# Proper alloy for the prod (bow) of a crossbow.



## rogervan (Jul 19, 2011)

Hi,

I'm an avid tinkerer, and I have a craving to make a crossbow. The only thing that is stopping me is finding the right material for the prod.( I want an extra-heavy draw, use a crank, and make an extra-sturdy trigger system.) I am looking at steel, and preferably aluminum, of the proper alloy. I will make the parts strong enough in case you worry about that. I'm going to incorporate a polycarbonate shield in case something dangerously fast and heavy whips back at my face.

I canvassed the entire Internet for the answer, and got none. I'm convinced i reached some people who knew, but maybe for their personal feelings about my safety, gave no answer.
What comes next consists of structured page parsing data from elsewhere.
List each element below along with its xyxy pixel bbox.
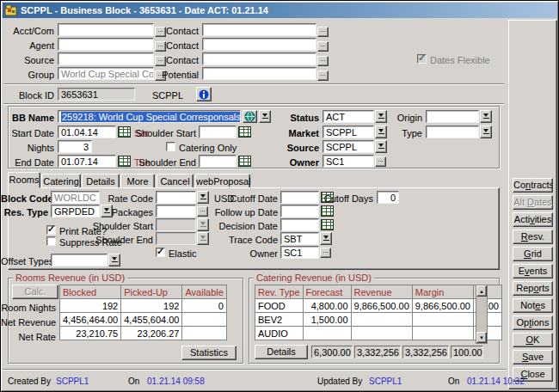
packages-lookup-button[interactable] [197,206,208,217]
start-date-calendar-icon[interactable] [118,126,131,138]
shoulder-start-calendar-icon[interactable] [238,126,251,138]
trace-code-dropdown-icon[interactable] [320,232,332,245]
tab-details[interactable]: Details [82,174,120,188]
block-id-field: 3653631 [58,88,135,101]
sidebar-button-contracts[interactable]: Contracts [513,178,553,193]
market-field[interactable]: SCPPL [322,126,374,138]
tab-shoulder-start-dropdown-icon [197,218,209,231]
suppress-rate-checkbox[interactable] [46,236,56,246]
sidebar-button-alt-dates[interactable]: Alt Dates [513,195,553,210]
tab-webproposal[interactable]: webProposal [195,174,250,188]
offset-types-dropdown-icon[interactable] [108,254,120,266]
contact1-field[interactable] [202,23,316,36]
offset-types-label: Offset Types [1,256,48,266]
calc-button[interactable]: Calc. [12,285,58,299]
sidebar-button-grid[interactable]: Grid [513,247,553,261]
cutoff-days-field[interactable]: 0 [377,191,399,204]
sidebar-button-save[interactable]: Save [513,350,553,364]
trace-code-field[interactable]: SBT [280,232,319,245]
room-nights-picked: 192 [121,299,182,313]
tab-shoulder-end-field[interactable] [156,232,196,245]
group-field[interactable]: World Cup Special Corresponsals [58,67,154,80]
type-field[interactable] [426,126,479,138]
sidebar-button-ok[interactable]: OK [513,333,553,347]
contact2-label: Contact [145,40,199,51]
tab-rooms[interactable]: Rooms [8,172,40,188]
sidebar-button-reports[interactable]: Reports [513,281,553,296]
hdr-source-field[interactable]: SCPPL [322,140,374,153]
type-dropdown-icon[interactable] [480,126,492,138]
follow-up-calendar-icon[interactable] [321,205,334,217]
elastic-checkbox[interactable] [156,248,165,257]
statistics-button[interactable]: Statistics [181,346,236,360]
contact2-lookup-button[interactable] [317,41,329,52]
titlebar[interactable]: SCPPL - Business Block - 3653631 - Date … [3,3,557,18]
contact2-field[interactable] [202,38,316,51]
origin-field[interactable] [426,110,479,123]
tab-shoulder-start-field[interactable] [156,218,196,231]
shoulder-start-field[interactable] [199,126,236,138]
start-date-field[interactable]: 01.04.14 [58,126,116,138]
dates-flexible-checkbox[interactable] [417,54,427,64]
agent-field[interactable] [58,38,154,51]
end-date-calendar-icon[interactable] [118,156,131,167]
decision-date-label: Decision Date [212,221,278,231]
details-button[interactable]: Details [255,345,308,359]
source-field[interactable] [58,52,154,65]
potential-field[interactable] [202,67,316,80]
sidebar-button-activities[interactable]: Activities [513,212,553,227]
status-field[interactable]: ACT [322,110,374,123]
scroll-up-icon[interactable]: ▲ [476,285,487,297]
sidebar-button-events[interactable]: Events [513,264,553,279]
catering-only-checkbox[interactable] [166,142,175,151]
sidebar-button-resv[interactable]: Resv. [513,230,553,244]
globe-button[interactable] [243,110,257,123]
total-revenue: 3,332,256.00 [354,346,401,358]
sidebar-button-notes[interactable]: Notes [513,298,553,313]
info-button[interactable] [196,87,212,101]
tab-shoulder-end-dropdown-icon [197,232,209,245]
contact3-field[interactable] [202,52,316,65]
shoulder-end-field[interactable] [199,155,236,168]
offset-types-field[interactable] [51,254,108,266]
tab-owner-field[interactable]: SC1 [280,246,319,259]
follow-up-field[interactable] [280,205,319,217]
shoulder-start-label: Shoulder Start [130,128,196,138]
nights-field[interactable]: 3 [58,140,92,153]
bb-name-selected-text: 259218: World Cup Special Corresponsals [61,112,241,122]
decision-date-calendar-icon[interactable] [321,219,334,230]
updated-on-value: 01.21.14 10:32 [467,377,544,386]
decision-date-field[interactable] [280,218,319,231]
rate-code-dropdown-icon[interactable] [197,191,209,204]
room-nights-blocked: 192 [60,299,121,313]
scroll-down-icon[interactable]: ▼ [476,332,487,343]
table-row: BEV2 1,500.00 [255,313,502,327]
bb-name-field[interactable]: 259218: World Cup Special Corresponsals [58,110,241,123]
business-block-window: SCPPL - Business Block - 3653631 - Date … [0,0,559,392]
follow-up-label: Follow up Date [212,207,278,217]
tab-owner-label: Owner [212,248,278,259]
acct-com-field[interactable] [58,23,154,36]
contact1-label: Contact [145,26,199,36]
end-date-field[interactable]: 01.07.14 [58,155,116,168]
tab-owner-lookup-button[interactable] [320,248,331,258]
shoulder-end-calendar-icon[interactable] [238,156,251,167]
hdr-owner-lookup-button[interactable] [375,156,386,167]
res-type-label: Res. Type [1,207,48,217]
tab-cancel[interactable]: Cancel [157,174,194,188]
trace-code-label: Trace Code [212,235,278,245]
contact1-lookup-button[interactable] [317,27,329,37]
tab-more[interactable]: More [120,174,155,188]
sidebar-button-options[interactable]: Options [513,315,553,330]
potential-lookup-button[interactable] [317,70,329,81]
catering-scrollbar[interactable]: ▲ ▼ [476,285,488,344]
rate-code-field[interactable] [156,191,196,204]
print-rate-checkbox[interactable] [46,225,56,235]
hdr-source-dropdown-icon[interactable] [375,140,387,153]
tab-catering[interactable]: Catering [41,174,81,188]
contact3-lookup-button[interactable] [317,56,329,66]
origin-dropdown-icon[interactable] [480,110,492,123]
packages-field[interactable] [156,205,196,217]
table-row: 23,210.75 23,206.27 [60,327,227,340]
hdr-owner-field[interactable]: SC1 [322,155,374,168]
I've bought a few pieces that had extra-heavy modulus of elasticity, but they all failed. Each one took a permanent bend.

Thanks,

Roger


----------



## Hunter Dave (Jul 17, 2007)

Why not just pirate some limbs off of an old 70# compound with recurve-style limbs? You are going to pick up some serious poundage by shortening the "riser" section connecting the limbs and by eliminating the notch for the cam and the cam at the end of each limb. Of course, these kinds of modifications will be quite dangerous so be very careful in your experiments.
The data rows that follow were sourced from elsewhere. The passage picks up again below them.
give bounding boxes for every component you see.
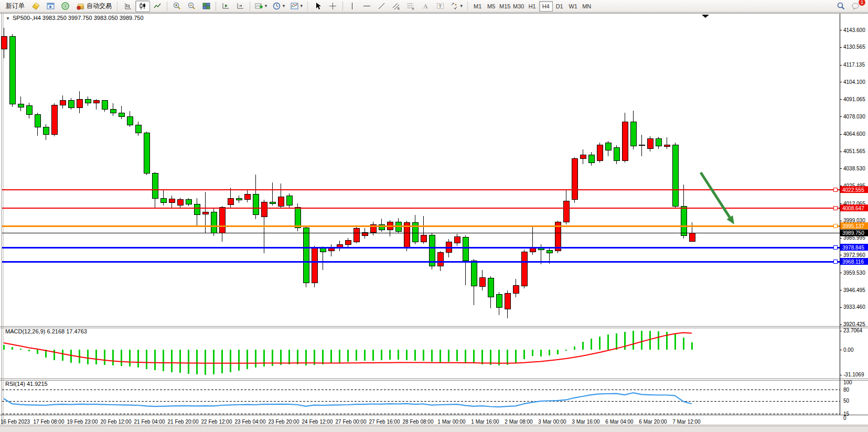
macd-hist-bar (389, 350, 391, 360)
time-tick-label: 1 Mar 00:00 (437, 419, 466, 425)
rsi-tick-label: 100 (843, 380, 852, 385)
timeframe-d1[interactable]: D1 (553, 1, 566, 12)
rsi-tick-label: 80 (843, 387, 850, 393)
candlestick-series (1, 28, 695, 318)
label-button[interactable]: T (433, 1, 448, 12)
macd-hist-bar (330, 350, 332, 363)
price-badge-label: 3995.137 (842, 223, 864, 229)
zoom-out-button[interactable] (184, 1, 199, 12)
hline-handle[interactable] (833, 224, 837, 228)
macd-hist-bar (398, 350, 399, 360)
chat-button[interactable]: 1 (848, 1, 863, 12)
chart-window[interactable]: 4143.6004130.5654117.1354104.1004091.065… (0, 13, 868, 426)
chart-bars-button[interactable] (121, 1, 135, 12)
macd-hist-bar (431, 350, 433, 362)
tile-windows-button[interactable] (199, 1, 213, 12)
timeframe-w1[interactable]: W1 (566, 1, 580, 12)
auto-scroll-button[interactable] (218, 1, 233, 12)
chart-line-button[interactable] (150, 1, 165, 12)
new-order-button[interactable]: 新订单 (2, 1, 28, 12)
macd-pane[interactable]: 23.70640.00-31.1069MACD(12,26,9) 6.2168 … (3, 328, 864, 377)
price-axis[interactable]: 4143.6004130.5654117.1354104.1004091.065… (840, 27, 865, 328)
profiles-button[interactable] (28, 1, 43, 12)
macd-hist-bar (481, 350, 483, 364)
rsi-label: RSI(14) 41.9215 (5, 381, 48, 387)
data-center-button[interactable] (58, 1, 72, 12)
hline-handle[interactable] (833, 188, 837, 191)
price-tick-label: 3920.425 (843, 321, 865, 327)
time-tick-label: 21 Feb 20:00 (168, 419, 199, 425)
time-tick-label: 16 Feb 2023 (1, 419, 30, 425)
hline-handle[interactable] (833, 245, 837, 249)
chart-shift-icon (236, 2, 245, 10)
candle-bear (672, 145, 678, 206)
macd-hist-bar (53, 350, 55, 360)
candle-bear (194, 204, 200, 214)
templates-button[interactable]: ▼ (288, 1, 306, 12)
macd-label: MACD(12,26,9) 6.2168 17.4763 (5, 328, 87, 334)
macd-hist-bar (28, 350, 30, 351)
candle-bear (605, 143, 611, 150)
trendline-button[interactable] (374, 1, 389, 12)
candle-bear (656, 139, 661, 146)
hline-handle[interactable] (833, 206, 837, 210)
macd-hist-bar (641, 331, 642, 350)
timeframe-m15[interactable]: M15 (498, 1, 512, 12)
symbol-dropdown-icon[interactable]: ▼ (6, 16, 10, 21)
rsi-pane[interactable]: 1008050150RSI(14) 41.9215 (2, 380, 852, 421)
chart-candles-button[interactable] (135, 1, 150, 12)
price-badge-label: 3989.750 (842, 230, 864, 236)
chart-canvas[interactable]: 4143.6004130.5654117.1354104.1004091.065… (0, 13, 868, 426)
toolbar-grip (307, 2, 309, 11)
timeframe-m30[interactable]: M30 (512, 1, 526, 12)
candle-bull (421, 235, 426, 242)
shapes-button[interactable]: ▼ (448, 1, 466, 12)
indicators-button[interactable]: ▼ (252, 1, 270, 12)
macd-tick-label: -31.1069 (843, 372, 864, 377)
text-button[interactable]: A (419, 1, 433, 12)
crosshair-button[interactable] (326, 1, 340, 12)
timeframe-m5[interactable]: M5 (485, 1, 498, 12)
search-button[interactable] (833, 1, 848, 12)
macd-hist-bar (3, 345, 5, 350)
svg-text:E: E (398, 7, 400, 10)
trend-arrow[interactable] (701, 172, 734, 224)
auto-trading-button[interactable]: 自动交易 (72, 1, 115, 12)
candle-bear (9, 37, 15, 104)
time-axis[interactable]: 16 Feb 202317 Feb 08:0019 Feb 23:0020 Fe… (1, 419, 701, 425)
cursor-button[interactable] (311, 1, 326, 12)
macd-hist-bar (37, 350, 38, 354)
chart-shift-button[interactable] (233, 1, 248, 12)
candle-bear (488, 278, 494, 297)
hline-button[interactable] (360, 1, 374, 12)
timeframe-h1[interactable]: H1 (526, 1, 539, 12)
chart-shift-marker[interactable] (702, 15, 709, 18)
chevron-down-icon: ▼ (264, 4, 268, 8)
fibonacci-button[interactable]: F (404, 1, 419, 12)
market-watch-button[interactable] (43, 1, 58, 12)
price-tick-label: 3933.460 (843, 304, 865, 310)
periods-button[interactable]: ▼ (270, 1, 288, 12)
candle-bear (496, 295, 502, 308)
macd-hist-bar (20, 349, 22, 350)
price-badge-label: 3978.845 (842, 245, 864, 251)
timeframe-m1[interactable]: M1 (471, 1, 485, 12)
vline-button[interactable] (345, 1, 360, 12)
channel-button[interactable]: E (389, 1, 404, 12)
timeframe-h4[interactable]: H4 (539, 1, 553, 12)
candle-bull (521, 252, 527, 286)
candle-bull (639, 145, 645, 146)
price-tick-label: 3972.960 (843, 252, 865, 258)
timeframe-mn[interactable]: MN (580, 1, 594, 12)
zoom-in-button[interactable] (169, 1, 184, 12)
candle-bull (437, 252, 443, 266)
candle-bull (345, 241, 351, 245)
candle-bear (26, 106, 32, 114)
text-icon: A (421, 2, 430, 10)
search-icon (837, 2, 845, 10)
candle-bear (186, 200, 191, 204)
macd-hist-bar (683, 338, 684, 350)
hline-handle[interactable] (833, 260, 837, 263)
candle-bull (60, 101, 66, 105)
hline-icon (362, 2, 371, 10)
If you are fixed on steel limbs, you are looking for _spring_ steel. Some light trailers have leaf springs. You might try finding an old utility trailer or car and play around with the main leaf, i.e. the longest leaf in the leaf spring bundle. Bear in mind that grinding/cutting spring steel will probably cause it to lose its temper unless you are able to keep the spring very cool during the process. Making your own spring steel requires a knowledge of metallurgy which is beyond the scope of most garage projects.


----------



## tuckerd (Oct 27, 2010)

Here are some plans for a diy crossbow from a leaf spring. I'm going to try and make a modified version of this withing a couple of weeks.
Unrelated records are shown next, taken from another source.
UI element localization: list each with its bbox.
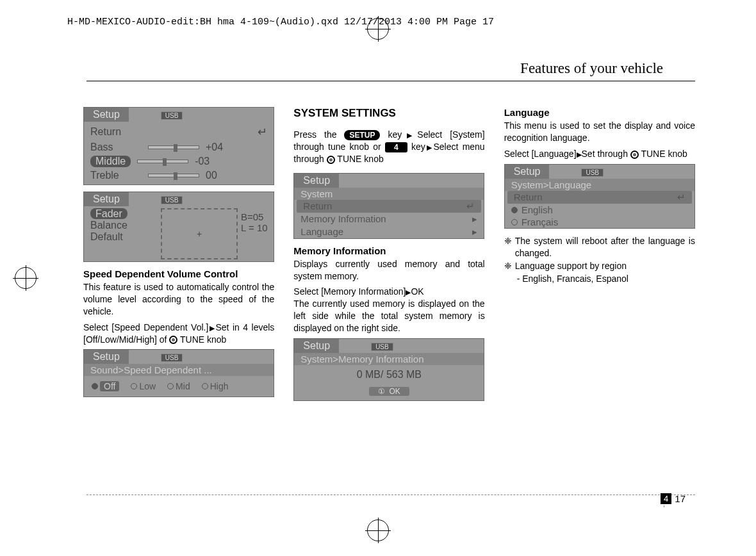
text-frag: Press the xyxy=(293,129,344,140)
l-value: L = 10 xyxy=(241,222,268,233)
lcd-tab: Setup xyxy=(84,350,129,364)
b-value: B=05 xyxy=(241,211,268,222)
arrow-icon: ▶ xyxy=(425,143,434,151)
ok-label: OK xyxy=(389,387,400,396)
text-frag: key xyxy=(407,142,425,152)
lcd-return: Return xyxy=(90,126,142,138)
arrow-icon: ▶ xyxy=(577,151,582,158)
ok-num: ① xyxy=(378,387,385,396)
lcd-tab: Setup xyxy=(505,165,550,179)
note-bullet-icon: ❈ xyxy=(504,235,512,259)
arrow-icon: ▶ xyxy=(208,324,215,332)
note-lang-support: ❈ Language support by region xyxy=(504,260,695,272)
francais-label: Français xyxy=(522,217,559,227)
note-lang-list: - English, Francais, Espanol xyxy=(504,274,695,284)
balance-grid: + xyxy=(161,208,238,259)
lcd-breadcrumb: System>Language xyxy=(505,179,694,191)
lcd-treble: Treble xyxy=(90,170,142,181)
radio-off-selected: Off xyxy=(100,381,119,391)
bass-value: +04 xyxy=(206,142,223,153)
radio-high: High xyxy=(210,381,229,391)
lcd-middle-selected: Middle xyxy=(90,156,131,167)
column-1: SetupUSB Return↵ Bass+04 Middle-03 Trebl… xyxy=(83,107,274,407)
num4-key-icon: 4 xyxy=(385,142,407,152)
return-label: Return xyxy=(514,192,543,203)
system-settings-p1: Press the SETUP key▶Select [System] thro… xyxy=(293,129,484,165)
text-frag: Set through xyxy=(582,149,630,159)
slider-icon xyxy=(148,174,199,177)
text-frag: key xyxy=(380,129,402,140)
system-settings-heading: SYSTEM SETTINGS xyxy=(293,107,484,120)
text-frag: Select [Memory Information] xyxy=(293,286,406,297)
note-reboot: ❈ The system will reboot after the langu… xyxy=(504,235,695,259)
column-3: Language This menu is used to set the di… xyxy=(504,107,695,407)
note-text: Language support by region xyxy=(515,260,627,272)
arrow-icon: ▶ xyxy=(402,131,417,139)
usb-icon: USB xyxy=(581,168,604,177)
radio-dot-icon xyxy=(511,219,518,225)
lcd-francais-row: Français xyxy=(505,216,694,228)
page-header: Features of your vehicle xyxy=(520,60,663,77)
lcd-sound-eq: SetupUSB Return↵ Bass+04 Middle-03 Trebl… xyxy=(83,107,274,185)
note-text: The system will reboot after the languag… xyxy=(515,235,695,259)
lcd-memory-row: Memory Information▸ xyxy=(294,213,484,225)
lcd-tab: Setup xyxy=(84,108,129,122)
lcd-tab: Setup xyxy=(84,192,129,206)
lcd-memory-value: 0 MB/ 563 MB xyxy=(294,365,484,384)
chevron-right-icon: ▸ xyxy=(472,213,477,225)
lcd-bass: Bass xyxy=(90,142,142,153)
lcd-radio-group: Off Low Mid High xyxy=(84,376,274,397)
lcd-language-menu: SetupUSB System>Language Return↵ English… xyxy=(504,164,695,229)
page-footer: 4 17 xyxy=(86,495,695,495)
lcd-system-label: System xyxy=(294,188,484,200)
language-p2: Select [Language]▶Set through TUNE knob xyxy=(504,148,695,160)
lcd-fader-balance: SetupUSB Fader Balance Default + B=05 L … xyxy=(83,192,274,262)
language-heading: Language xyxy=(504,107,695,118)
chevron-right-icon: ▸ xyxy=(472,226,477,238)
header-rule xyxy=(86,81,695,81)
page-number: 4 17 xyxy=(661,493,686,504)
page-frame: Features of your vehicle SetupUSB Return… xyxy=(61,46,695,511)
lcd-language-row: Language▸ xyxy=(294,225,484,238)
content-columns: SetupUSB Return↵ Bass+04 Middle-03 Trebl… xyxy=(83,107,695,407)
slider-icon xyxy=(148,145,199,149)
english-label: English xyxy=(522,204,553,215)
lcd-memory-info: SetupUSB System>Memory Information 0 MB/… xyxy=(293,338,484,401)
lcd-return-row: Return↵ xyxy=(507,191,692,204)
lcd-system-menu: Setup System Return↵ Memory Information▸… xyxy=(293,173,484,239)
return-icon: ↵ xyxy=(677,192,686,203)
radio-dot-icon xyxy=(167,383,174,389)
return-label: Return xyxy=(303,200,332,212)
text-frag: TUNE knob xyxy=(639,149,687,159)
speed-dependent-heading: Speed Dependent Volume Control xyxy=(83,268,274,279)
file-metadata: H-MD-MEXICO-AUDIO-edit:BH hma 4-109~(Aud… xyxy=(67,17,494,28)
lcd-breadcrumb: Sound>Speed Dependent ... xyxy=(84,364,274,376)
lcd-default: Default xyxy=(90,231,154,243)
speed-dependent-p2: Select [Speed Dependent Vol.]▶Set in 4 l… xyxy=(83,322,274,346)
crosshair-icon: + xyxy=(197,229,202,239)
middle-value: -03 xyxy=(195,156,210,167)
return-icon: ↵ xyxy=(258,125,267,139)
lcd-breadcrumb: System>Memory Information xyxy=(294,353,484,365)
radio-dot-filled-icon xyxy=(92,383,98,389)
lcd-balance: Balance xyxy=(90,220,154,231)
column-2: SYSTEM SETTINGS Press the SETUP key▶Sele… xyxy=(293,107,484,407)
setup-key-icon: SETUP xyxy=(344,130,380,140)
tune-knob-icon xyxy=(169,336,177,344)
radio-low: Low xyxy=(139,381,156,391)
slider-icon xyxy=(137,159,188,163)
page-number-value: 17 xyxy=(675,493,686,504)
memory-info-p1: Displays currently used memory and total… xyxy=(293,258,484,282)
return-icon: ↵ xyxy=(466,200,475,212)
lcd-fader-selected: Fader xyxy=(90,208,127,219)
text-frag: OK xyxy=(411,286,423,297)
language-p1: This menu is used to set the display and… xyxy=(504,120,695,144)
text-frag: Select [Language] xyxy=(504,149,577,159)
radio-dot-icon xyxy=(131,383,137,389)
crop-circle-left xyxy=(15,267,37,289)
note-bullet-icon: ❈ xyxy=(504,260,512,272)
memory-label: Memory Information xyxy=(300,213,386,225)
text-frag: TUNE knob xyxy=(180,334,226,345)
memory-info-heading: Memory Information xyxy=(293,245,484,256)
treble-value: 00 xyxy=(206,170,217,181)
http://www.vintageprojects.com/archery/crossbow-leaf-spring.pdf


----------



## rogervan (Jul 19, 2011)

Spring steel in the rectangular shape I want is impossible to find. Maybe I could use two pieces of straight round spring steel, maybe 5/8 inch each. I suppose it wouldn't hurt to weld the outside ends of the pieces with one inch long welds.

Yes I was checking out the resistance of the limbs in a couple of my spare bows. The sixty pound bow would be a candidate for beefing up, but it's old and the glass over one of the limbs crackles when I partially draw it. I can see a tiny crack starting in the plastic overlay. The other bow has too light a draw weight, but I was thinking about adding some layers of S-Glass or unidirectional carbon fiber over the overlay. I guess I'd start with the good limb from the first bow, using carbon fiber, to see if that lay-up can withstand the tension on the outside of the limb. IMHO there is a chance that carbon fiber has so little stretch that when it's pulled hard enough, that ply could either just snap off the limb in a long thin sheet, or it could create a sudden breaking point that would break the limb somewhere before it lets the limb bend far enough.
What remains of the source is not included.